A ociosidade a levou por lembranças e reflexões. Como as coisas ficaram tão sentimentais para ela? Ela não conseguia identificar o ponto de ruptura que a levou a essa paixão.
Os seus pensamentos foram interrompidos com aquela voz ao fundo:
— Patterson? Como é bom te ver aqui...
Ela se vira e o encontra a olhando fixamente.
— Estou aqui desde o final da cirurgia, mas você ainda estava dormindo. Como está se sentindo? Alguma dor?
— É, dá pra sentir o quando a cirurgia foi intensa. Achei que nada podia doer mais que uma traição. - ele desabafa se acomodando devagar na cama.
— A pior parte é se sentir assim.. O vazio, a culpa e sem saber onde foi que erramos. Sei bem como é. Já passei por isso uma vez... Mas acho que você sabe.
Roman se ajeita mais uma vez antes de a olhar fixamente mais uma vez, dessa vez de um jeito mais sério:
— Borden...
Patterson se aproxima e se senta na beira da cama. Falar sobre aquilo nunca era confortável, era uma tortura. O tempo não foi suficiente para sarar aquela dor ao relembrar a traição do passado vindo da pessoa em quem ela mais confiava.
— Sim, Borden. Eu demorei...- a voz dela falhava com as lembranças. - Eu realmente demorei a superar. Uma traição vindo de quem a gente ama e confia é um soco no coração, ás vezes parece que nunca vai passar.
O tempo parecia que havia parado naquele momento no hospital para aquela conversa. Ouvir Patterson se abrindo, expondo sua dor, para consolá-lo, tocou fundo o coração de Roman. Ela era corajosa e tão solidária por estar ali por ele, justo ele, um dos mentores do plano que dilacerou o coração dela. A cada palavra trocada, a cada olhar compartilhado, a relação deles foi se fortalecendo. Os dois tinham tanta coisa em comum agora e tornava tudo tão mais admirável e coeso.
— Por muito tempo, senti como se essa dor não fosse passar... as cicatrizes me lembravam dia a dia de tudo. Eu mudei de casa várias vezes. Deixei o FBI, comecei uma carreira nova no Vale do Silício. Mas a dor me acompanhava. - Patterson segurava sua mão ainda com os acessos de medicamento.

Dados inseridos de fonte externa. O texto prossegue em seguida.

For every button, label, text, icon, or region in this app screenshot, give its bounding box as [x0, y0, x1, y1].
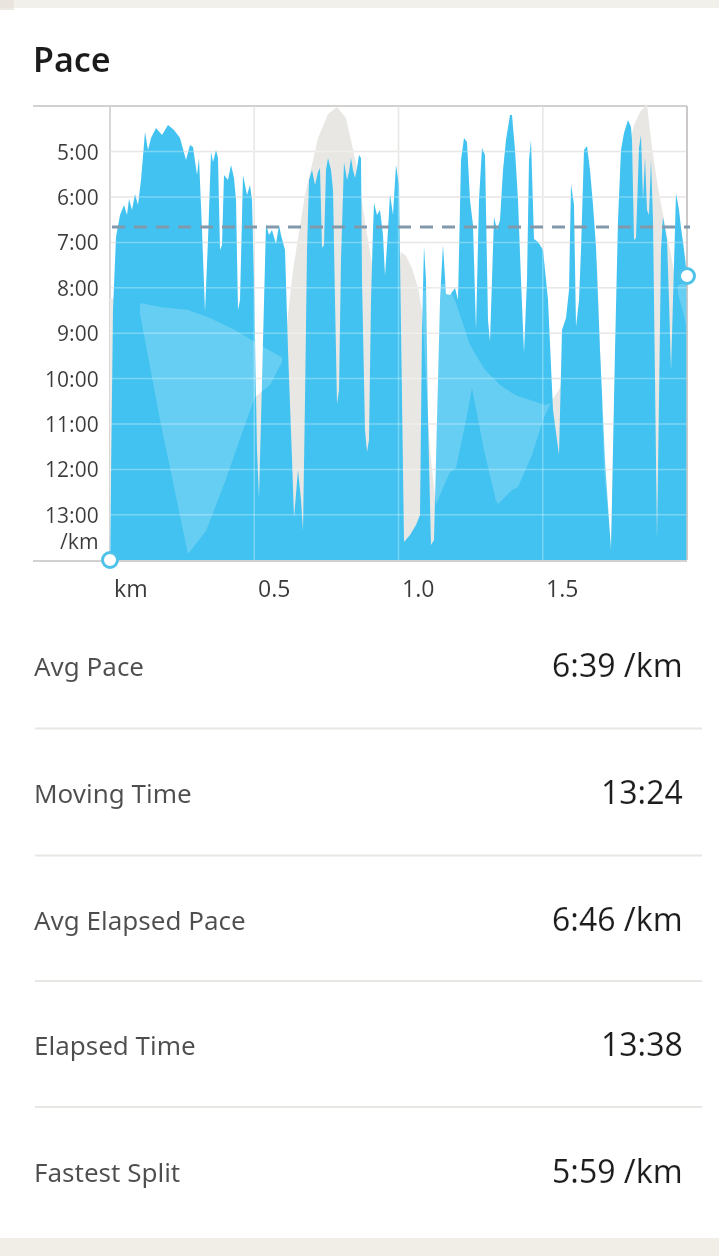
- staticText: 6:46 /km: [552, 897, 683, 941]
- staticText: 13:00: [45, 501, 99, 530]
- staticText: 7:00: [57, 228, 99, 257]
- staticText: 5:00: [57, 138, 99, 167]
- staticText: 8:00: [57, 274, 99, 303]
- staticText: 13:38: [601, 1022, 683, 1066]
- staticText: /km: [60, 527, 99, 556]
- staticText: Moving Time: [34, 775, 192, 810]
- button[interactable]: Avg Elapsed Pace: [0, 887, 719, 951]
- staticText: Fastest Split: [34, 1154, 181, 1189]
- staticText: Elapsed Time: [34, 1027, 196, 1062]
- staticText: 11:00: [45, 410, 99, 439]
- staticText: 12:00: [45, 455, 99, 484]
- staticText: 6:39 /km: [552, 643, 683, 687]
- staticText: 9:00: [57, 319, 99, 348]
- staticText: Pace: [33, 36, 111, 82]
- staticText: 0.5: [258, 572, 291, 603]
- button[interactable]: Elapsed Time: [0, 1012, 719, 1076]
- button[interactable]: Avg Pace: [0, 633, 719, 697]
- staticText: Avg Pace: [34, 648, 145, 683]
- button[interactable]: Fastest Split: [0, 1139, 719, 1203]
- staticText: 1.5: [546, 572, 579, 603]
- staticText: 5:59 /km: [552, 1149, 683, 1193]
- button[interactable]: Moving Time: [0, 760, 719, 824]
- staticText: 6:00: [57, 183, 99, 212]
- staticText: km: [114, 572, 148, 603]
- staticText: Avg Elapsed Pace: [34, 902, 246, 937]
- staticText: 13:24: [601, 770, 683, 814]
- staticText: 10:00: [45, 365, 99, 394]
- staticText: 1.0: [402, 572, 435, 603]
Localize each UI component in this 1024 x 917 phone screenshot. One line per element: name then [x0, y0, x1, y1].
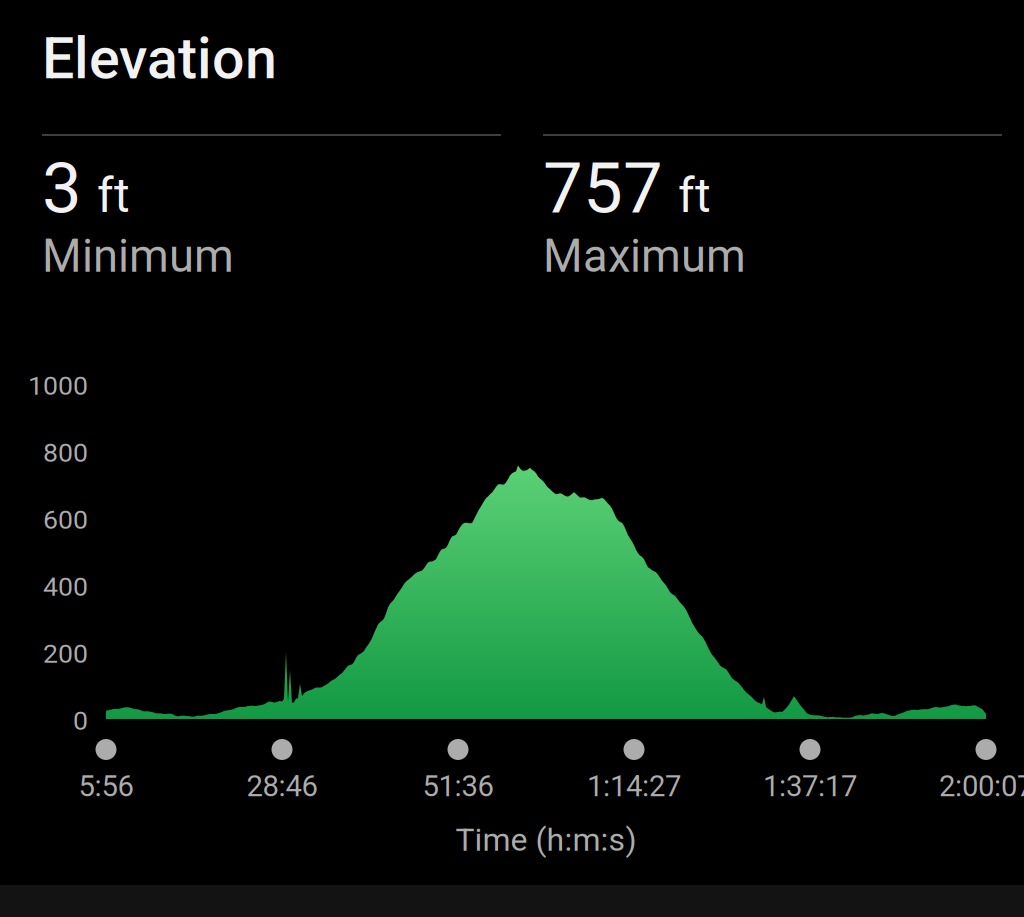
staticText: 400: [43, 571, 88, 602]
staticText: 800: [43, 437, 88, 468]
staticText: 1:37:17: [763, 769, 857, 803]
staticText: Elevation: [42, 25, 277, 92]
staticText: 600: [43, 504, 88, 535]
staticText: Minimum: [42, 230, 234, 283]
staticText: ft: [97, 168, 130, 224]
button[interactable]: 757: [543, 134, 1002, 283]
staticText: 1000: [28, 370, 88, 401]
staticText: 757: [543, 147, 663, 230]
staticText: Maximum: [543, 230, 746, 283]
staticText: Time (h:m:s): [456, 821, 636, 858]
button[interactable]: Elevation profile chart: [106, 384, 986, 719]
staticText: 1:14:27: [587, 769, 681, 803]
staticText: 200: [43, 638, 88, 669]
staticText: ft: [678, 168, 711, 224]
staticText: 28:46: [246, 769, 318, 803]
staticText: 0: [73, 705, 88, 736]
staticText: 51:36: [422, 769, 494, 803]
staticText: 3: [42, 147, 82, 230]
button[interactable]: 3: [42, 134, 501, 283]
staticText: 5:56: [78, 769, 134, 803]
staticText: 2:00:07: [939, 769, 1024, 803]
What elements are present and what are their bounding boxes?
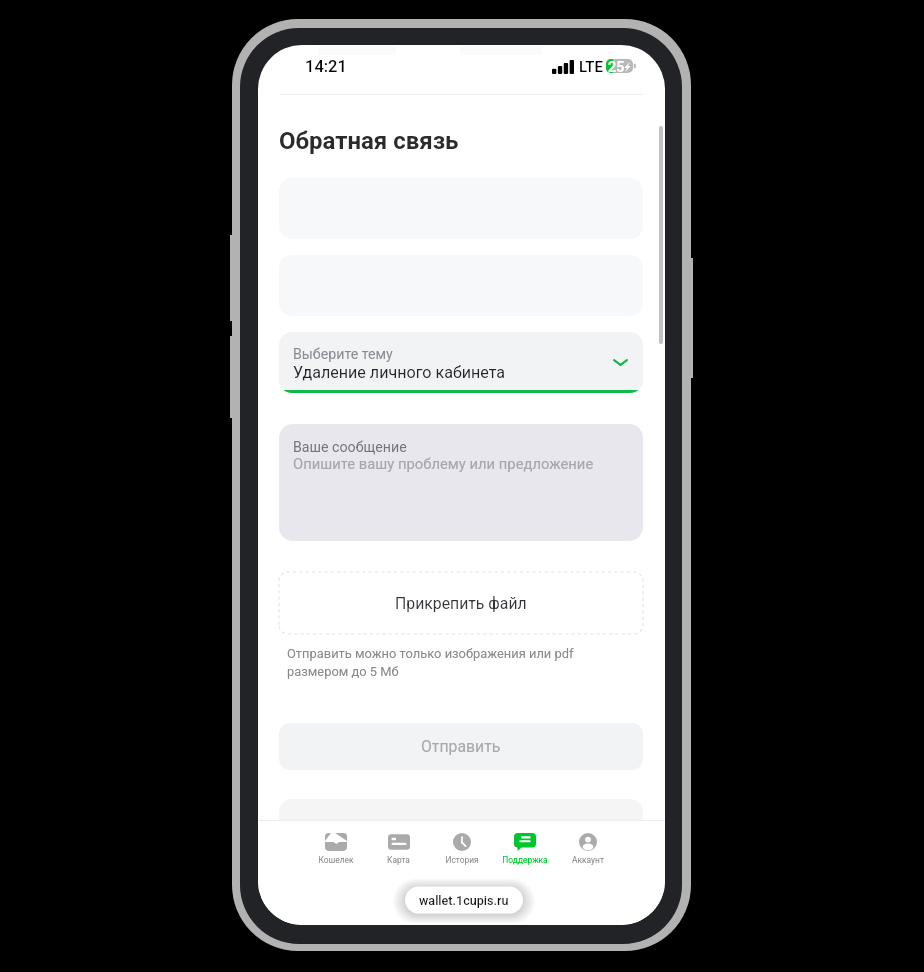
staticText: Поддержка: [502, 855, 548, 865]
staticText: 25: [608, 59, 625, 73]
button[interactable]: История: [430, 821, 493, 871]
button[interactable]: Отправить: [279, 723, 643, 770]
button[interactable]: Ваше сообщение: [279, 424, 643, 541]
staticText: Карта: [387, 855, 410, 865]
staticText: История: [445, 855, 479, 865]
button[interactable]: wallet.1cupis.ru: [405, 887, 523, 914]
button[interactable]: Поддержка: [493, 821, 556, 871]
staticText: Аккаунт: [572, 855, 604, 865]
staticText: LTE: [579, 58, 603, 76]
button[interactable]: Карта: [367, 821, 430, 871]
button[interactable]: Выберите тему: [279, 332, 643, 393]
button[interactable]: Кошелек: [304, 821, 367, 871]
staticText: Обратная связь: [279, 127, 459, 155]
button[interactable]: Аккаунт: [556, 821, 619, 871]
button[interactable]: Прикрепить файл: [279, 572, 643, 634]
staticText: Кошелек: [318, 855, 354, 865]
staticText: Удаление личного кабинета: [293, 363, 506, 382]
staticText: Прикрепить файл: [395, 594, 527, 613]
staticText: Отправить можно только изображения или p…: [287, 646, 574, 679]
staticText: Опишите вашу проблему или предложение: [293, 455, 594, 472]
staticText: 14:21: [305, 57, 347, 76]
staticText: Выберите тему: [293, 346, 393, 363]
staticText: Ваше сообщение: [293, 439, 407, 456]
staticText: Отправить: [421, 737, 501, 756]
staticText: wallet.1cupis.ru: [419, 893, 509, 908]
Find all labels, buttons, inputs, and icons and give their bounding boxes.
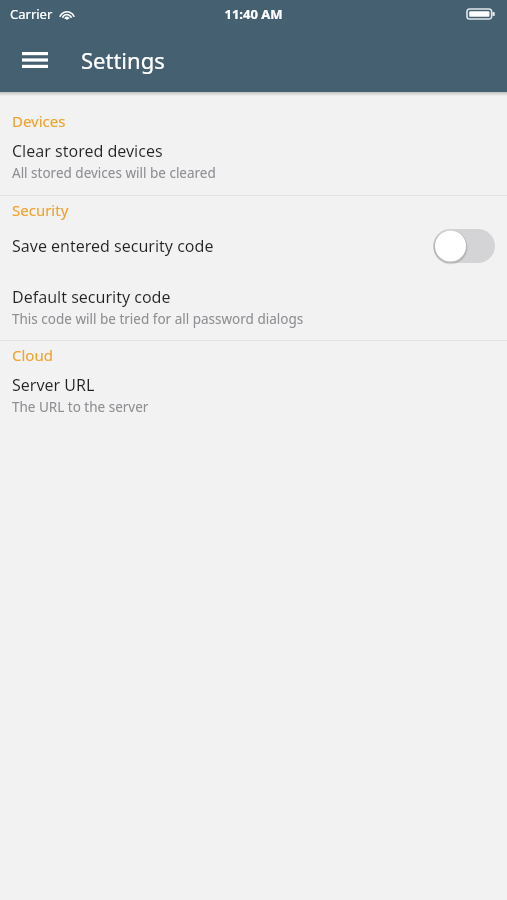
button[interactable]: Default security code	[0, 279, 507, 330]
staticText: 11:40 AM	[224, 5, 283, 23]
staticText: Carrier	[10, 5, 53, 23]
button[interactable]: Clear stored devices	[0, 133, 507, 184]
button[interactable]: Save entered security code	[0, 222, 507, 270]
staticText: This code will be tried for all password…	[12, 310, 304, 328]
staticText: Security	[12, 200, 69, 220]
staticText: Save entered security code	[12, 235, 433, 257]
staticText: Devices	[12, 111, 66, 131]
staticText: Settings	[81, 45, 165, 75]
staticText: Server URL	[12, 374, 95, 396]
button[interactable]: Open navigation menu	[10, 35, 60, 85]
staticText: The URL to the server	[12, 398, 149, 416]
staticText: Clear stored devices	[12, 140, 163, 162]
button[interactable]: Server URL	[0, 367, 507, 418]
staticText: All stored devices will be cleared	[12, 164, 216, 182]
staticText: Default security code	[12, 286, 171, 308]
staticText: Cloud	[12, 345, 53, 365]
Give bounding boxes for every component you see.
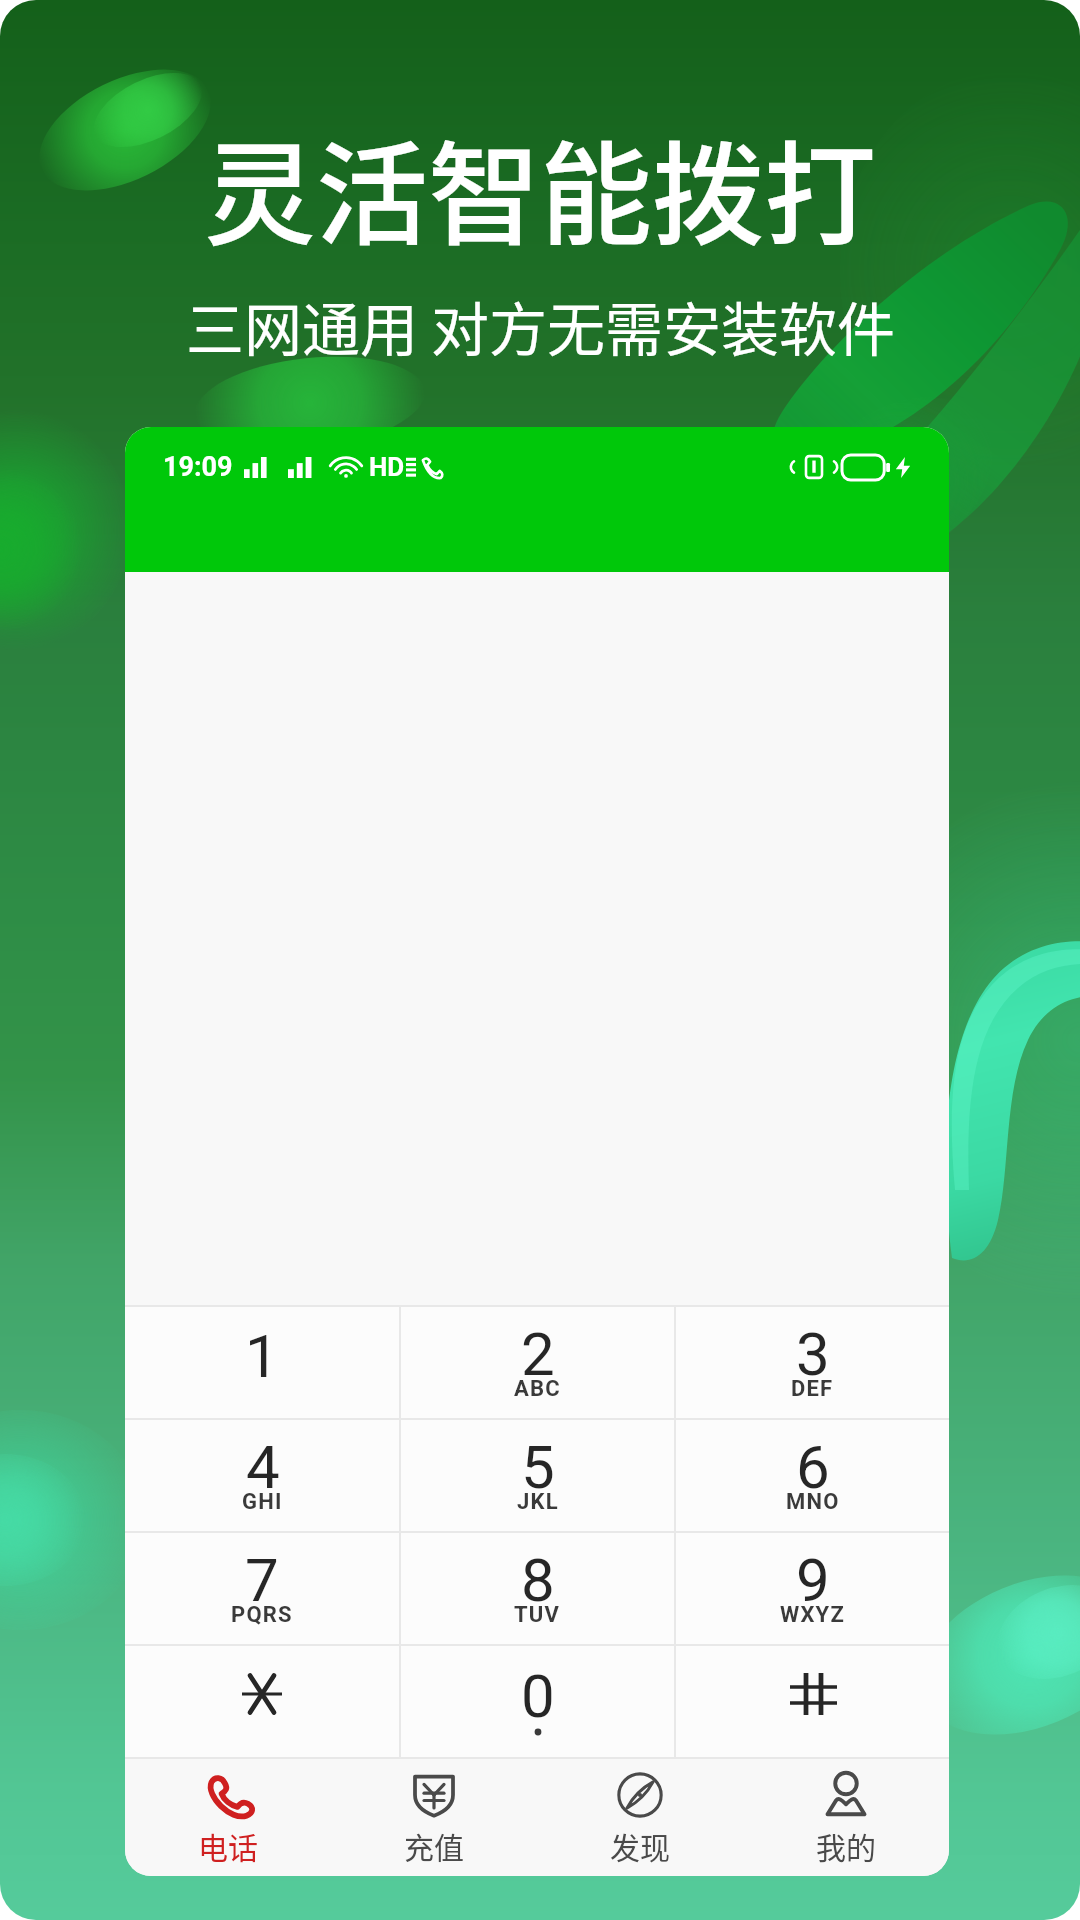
staticText: 灵活智能拨打 <box>204 106 876 268</box>
staticText: 19:09 <box>163 451 233 483</box>
staticText: 9 <box>796 1545 830 1615</box>
staticText: 8 <box>521 1545 555 1615</box>
staticText: ABC <box>514 1376 561 1402</box>
staticText: DEF <box>791 1376 834 1402</box>
button[interactable]: 5 <box>401 1420 674 1531</box>
staticText: 1 <box>245 1321 279 1391</box>
staticText: 发现 <box>610 1824 670 1867</box>
button[interactable]: 7 <box>125 1533 399 1644</box>
button[interactable]: 9 <box>676 1533 949 1644</box>
button[interactable] <box>676 1646 949 1757</box>
button[interactable]: 8 <box>401 1533 674 1644</box>
staticText: JKL <box>517 1489 559 1515</box>
staticText: TUV <box>514 1602 561 1628</box>
staticText: HD <box>369 452 405 482</box>
staticText: 3 <box>796 1319 830 1389</box>
button[interactable]: 电话 <box>125 1759 331 1876</box>
staticText: 电话 <box>198 1824 258 1867</box>
button[interactable]: 4 <box>125 1420 399 1531</box>
button[interactable]: 我的 <box>743 1759 949 1876</box>
staticText: MNO <box>786 1489 840 1515</box>
staticText: 5 <box>521 1432 555 1502</box>
button[interactable]: 0 <box>401 1646 674 1757</box>
button[interactable]: 3 <box>676 1307 949 1418</box>
staticText: 0 <box>521 1661 555 1731</box>
staticText: 充值 <box>404 1824 464 1867</box>
staticText: WXYZ <box>780 1602 845 1628</box>
staticText: 7 <box>245 1545 279 1615</box>
staticText: 三网通用 对方无需安装软件 <box>186 284 895 368</box>
staticText: 6 <box>796 1432 830 1502</box>
button[interactable] <box>125 1646 399 1757</box>
staticText: PQRS <box>231 1602 293 1628</box>
button[interactable]: 发现 <box>537 1759 743 1876</box>
staticText: GHI <box>242 1489 283 1515</box>
staticText: 4 <box>246 1432 280 1502</box>
button[interactable]: 2 <box>401 1307 674 1418</box>
button[interactable]: 充值 <box>331 1759 537 1876</box>
button[interactable]: 6 <box>676 1420 949 1531</box>
staticText: 我的 <box>816 1824 876 1867</box>
staticText: 2 <box>521 1319 555 1389</box>
button[interactable]: 1 <box>125 1307 399 1418</box>
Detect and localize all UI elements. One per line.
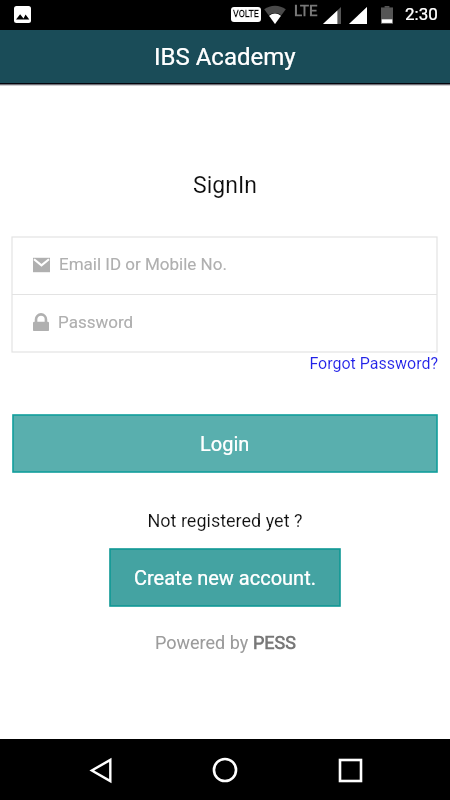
- staticText: 2:30: [405, 4, 438, 24]
- staticText: PESS: [253, 632, 296, 653]
- staticText: IBS Academy: [154, 43, 296, 71]
- staticText: LTE: [294, 2, 318, 20]
- button[interactable]: Back: [78, 747, 124, 793]
- staticText: Create new account.: [134, 566, 316, 589]
- button[interactable]: Home: [202, 747, 248, 793]
- staticText: Password: [58, 312, 134, 332]
- staticText: SignIn: [0, 172, 450, 199]
- staticText: Login: [200, 432, 250, 455]
- button[interactable]: Password: [33, 295, 437, 352]
- staticText: Not registered yet ?: [0, 510, 450, 531]
- staticText: VOLTE: [233, 9, 259, 20]
- button[interactable]: Forgot Password?: [0, 354, 450, 373]
- staticText: Powered by: [155, 632, 253, 653]
- button[interactable]: Create new account.: [110, 549, 340, 606]
- staticText: Email ID or Mobile No.: [59, 254, 227, 274]
- button[interactable]: Recent apps: [327, 747, 373, 793]
- button[interactable]: Email ID or Mobile No.: [33, 237, 437, 294]
- button[interactable]: Login: [13, 415, 437, 472]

— Ela falava que me amava. E eu acreditei e sonhei uma vida para nós. Cheguei a me iludir achando que ela não era a realmente a mentora de tudo aquilo. Que escolheria ser feliz ao meu lado. Era tudo mentira. Blake só queria me usar. É tão difícil admitir que é fácil demais ser enganado quando se ama. – E olhou suplicante para ela – Shepherd sempre nos dizia que o amor enfraquecia as pessoas. É verdade, então?
— Não, não é verdade! Roman, eu sei exatamente como se sente. Não posso te garantir que em pouco tempo isso vai passar, porque não vai. É um processo longo e contínuo, demorado.
As lágrimas escorrendo do rosto dele falavam por si só. Ele estava emocionalmente machucado. Ela estendeu a mão e acariciou seu rosto:
— Existe algum jeito de tornar isso mais fácil? – ele perguntou.
— Talvez. Se você encontrar alguém que valha realmente a pena...
De repente, ela se sentiu exposta e insegura. Num súbito, decidiu se levantar e se afastar um pouco. Mas se desequilibrou e acabou se apoiando nele que soltou um gemido de dor:
— Ai, meu Deus, me desculpe. Eu não queria... – disse constrangida.
A fisionomia dele estava contraída pela dor mas ele também sorria pela primeira vez desde o começo da conversa.
— Acho que pessoa certa é capaz de me fazer sorrir mesmo com muita dor física e emocional... – ele disse entre gemidos.
Ela sorriu também e disse:
— Roman, eu estou aqui por você, sempre estarei. Mesmo que você só me queira como amiga agora.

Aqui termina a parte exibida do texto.